In the entries below, work out how many lines include "基本医疗保险费", and write only that number.

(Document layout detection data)
◇ ◇ ◇ ◇ ◇

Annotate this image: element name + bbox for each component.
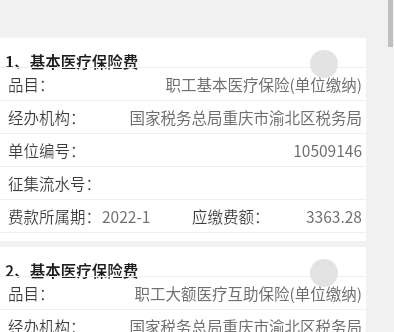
staticText: 费款所属期： bbox=[8, 205, 102, 227]
staticText: 品目： bbox=[8, 282, 55, 304]
staticText: 2、基本医疗保险费 bbox=[5, 259, 139, 281]
staticText: 国家税务总局重庆市渝北区税务局 bbox=[86, 106, 362, 128]
staticText: 国家税务总局重庆市渝北区税务局 bbox=[86, 315, 362, 332]
staticText: 3363.28 bbox=[306, 205, 362, 227]
staticText: 经办机构： bbox=[8, 106, 86, 128]
button[interactable]: Select item bbox=[310, 259, 338, 287]
staticText: 2022-1 bbox=[102, 205, 151, 227]
button[interactable]: Select item bbox=[310, 50, 338, 78]
staticText: 单位编号： bbox=[8, 139, 86, 161]
staticText: 职工大额医疗互助保险(单位缴纳) bbox=[55, 282, 362, 304]
staticText: 10509146 bbox=[86, 139, 362, 161]
staticText: 品目： bbox=[8, 73, 55, 95]
staticText: 征集流水号： bbox=[8, 172, 102, 194]
staticText: 职工基本医疗保险(单位缴纳) bbox=[55, 73, 362, 95]
staticText: 经办机构： bbox=[8, 315, 86, 332]
staticText: 应缴费额： bbox=[192, 205, 270, 227]
staticText: 1、基本医疗保险费 bbox=[5, 50, 139, 72]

◇ ◇ ◇ ◇ ◇

ANSWER FOR THE TASK: 2